For float types, a multi-part encoding of the number with separate sign, exponent, and significand portions is used. Most commonly, the IEEE-754 binary32 format is used. To keep this simple, we will assume a real number x exactly fits within the format—it is within the exponent range and does not need any rounding. In real code, it is necessary to handle overflow and rounding.

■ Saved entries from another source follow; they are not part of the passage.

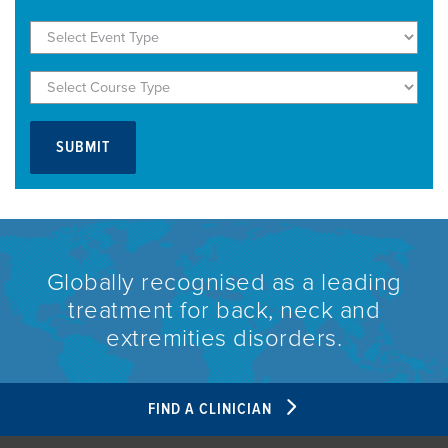
Globally recognised as a leading
treatment for back, neck and
extremities disorders.
FIND A CLINICIAN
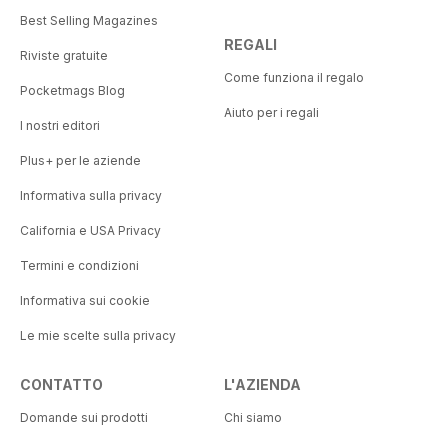
Best Selling Magazines
REGALI
Riviste gratuite
Come funziona il regalo
Pocketmags Blog
Aiuto per i regali
I nostri editori
Plus+ per le aziende
Informativa sulla privacy
California e USA Privacy
Termini e condizioni
Informativa sui cookie
Le mie scelte sulla privacy
CONTATTO
L'AZIENDA
Domande sui prodotti
Chi siamo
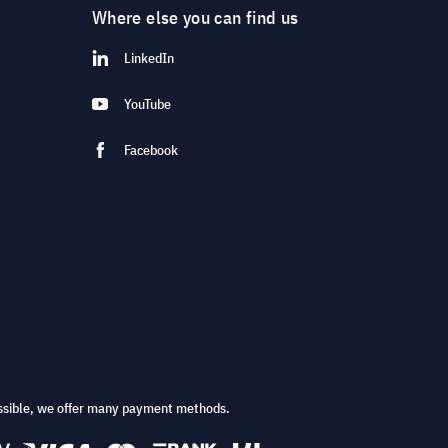
Where else you can find us
LinkedIn
YouTube
Facebook
ssible, we offer many payment methods.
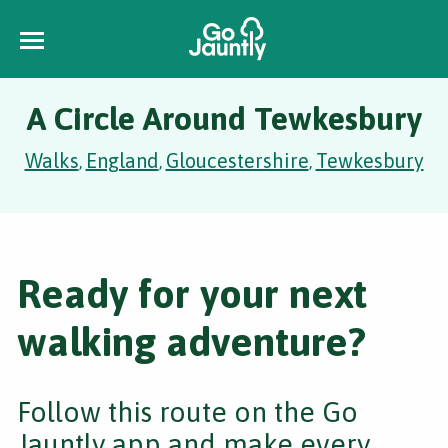
A Circle Around Tewkesbury
Walks
England
Gloucestershire
Tewkesbury
,
,
,
Ready for your next
walking adventure?
Follow this route on the Go
Jauntly app and make every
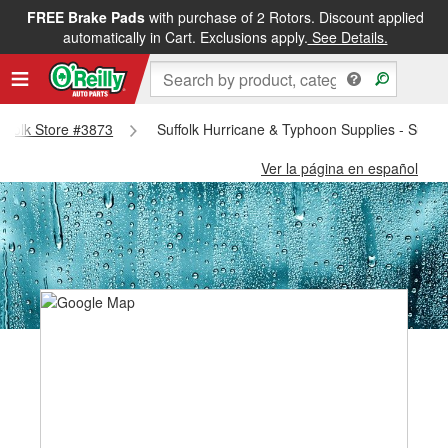
FREE Brake Pads
with purchase of 2 Rotors. Discount applied
automatically in Cart. Exclusions apply.
See Details.
Suffolk Store #3873
Suffolk Hurricane & Typhoon Supplies - Suffo
Ver la página en español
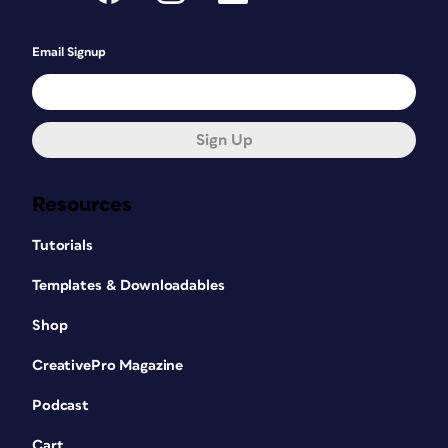
Email Signup
Sign Up
Resources
Tutorials
Templates & Downloadables
Shop
CreativePro Magazine
Podcast
Cart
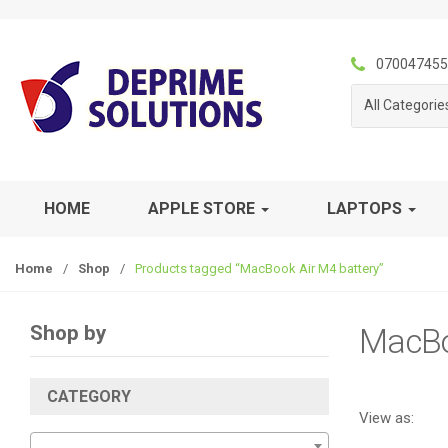
S
S
k
k
i
i
070047455
p
p
All Categorie
t
t
o
o
n
c
a
o
v
n
HOME
APPLE STORE
LAPTOPS
i
t
g
e
Home
/
Shop
/
Products tagged “MacBook Air M4 battery”
a
n
t
t
i
Shop by
MacBo
o
n
CATEGORY
View as:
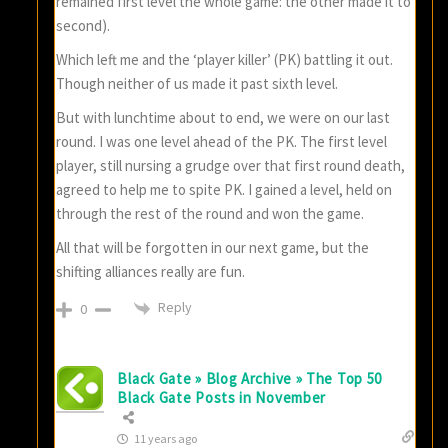
remained first level the whole game: the other made it to
second).
Which left me and the ‘player killer’ (PK) battling it out.
Though neither of us made it past sixth level.
But with lunchtime about to end, we were on our last
round. I was one level ahead of the PK. The first level
player, still nursing a grudge over that first round death,
agreed to help me to spite PK. I gained a level, held on
through the rest of the round and won the game.
All that will be forgotten in our next game, but the
shifting alliances really are fun.
Reply
0
Black Gate » Blog Archive » The Top 50
Black Gate Posts in November
11 years ago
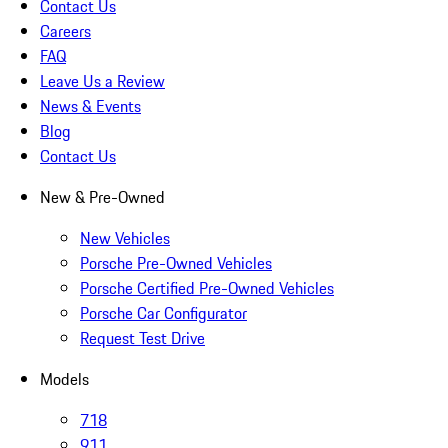
Contact Us
Careers
FAQ
Leave Us a Review
News & Events
Blog
Contact Us
New & Pre-Owned
New Vehicles
Porsche Pre-Owned Vehicles
Porsche Certified Pre-Owned Vehicles
Porsche Car Configurator
Request Test Drive
Models
718
911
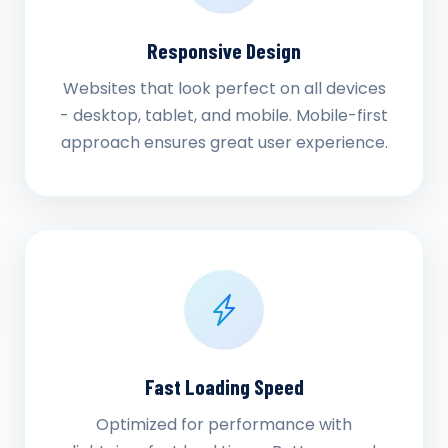
Responsive Design
Websites that look perfect on all devices
- desktop, tablet, and mobile. Mobile-first
approach ensures great user experience.
Fast Loading Speed
Optimized for performance with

1. If x is negative or not, let S be the bit 1 or 0, respectively, and set x to |x|.
2. Set an exponent e to 0.
3. While 2 ≤ x:
   • Set e to e+1.
   • Set x to x/2 (retaining any fraction).
4. While x < 1 and −126 < e:
   • Set e to e−1.
   • Set x to 2x.
5. Set f to 2²³•x, rounded to an integer. (There is a choice of rounding methods, not discussed here.)
6. If 2²⁴ ≤ f, set e to e+1 and set f to f/2. (f will now be exactly 2²³.)
7. If 127 < e, x was too large. Declare overflow and stop.
8. If f < 2²³:
   • Let E be a string of eight 0 bits.
   • Let F be the result of encoding f in 23 bits in binary.
9. Otherwise:
   • Let E be the result of encoding e+127 in eight bits in binary.
   • Let F be the result of encoding f−2²³ in 23 bits in binary.
10. The resulting bit string is the concatenation of S, E, and F.

For 5, this operates:

• In step 1, 5 is not negative, so S is set to 0.
• In step 2, e is set to 0.
• In step 3:
  • 5 is greater than 2, so e is increased to 1 and x is changed to 2.5.
  • 2.5 is greater than 2, so e is increaed to 2, and x is changed to 1.25.
  • 1.25 is not greater than 2, so the loop in step 3 stops.
• In step 4, 1.25 is not less than 1, so the loop in step 4 does not start.
• In step 5, f is set to 2²³•1.25 = 10,485,760 = A00000₁₆.
• In step 6, f is not greater than or equal to 2²⁴, so nothing is done.
• In step 7, e is not greater than 127, so nothing is done.
• In step 8, f is not less than 2²³, so nothing is done.
• In step 9, E is set to the eight bits resulting from encoding 127+2 in binary, which is the string 10000001, and F is set to the result of encoding 10,485,760 − 2²³ in 23 bits in binary, which is 01000000000000000000000.
• In step 10, the result is the concatenation of 0, 10000001, and 01000000000000000000000, making
  01000000101000000000000000000000.

When the bit string 01000000101000000000000000000000 is interpreted as an int, the result is 1,084,227,584.

We can also reverse this:

In hexadecimal, 1,084,227,584 is 40A00000. In 32-bit binary, this is 0 10000001 01000000000000000000000. I inserted spaces to show where we separate the number into parts due to the floating-point encoding scheme. The first bit, 0, means positive. The next eight bits, 10000001, are an encoding of the exponent (and one bit of the significand, a leading 1). As a binary numeral, they would be the number 129. The floating-exponent exponent is this number minus 127, so it is 2. The last 23 bits are the last 23 bits of the significand. Together with the leading 1 bit, they represent binary 1.01000000000000000000000, which is 1.25 in decimal. Thus, the floating-point number represented is + 2² • 1.25, which is 5.

Similarly, 1,075,838,976 is hexadecimal 40200000, binary 0 10000000 01000000000000000000000, which differs only in that the exponent field is binary 10000000, decimal 128, so it represents the exponent 1. The floating-point number represented is + 2¹ • 1.25, which is 2.5.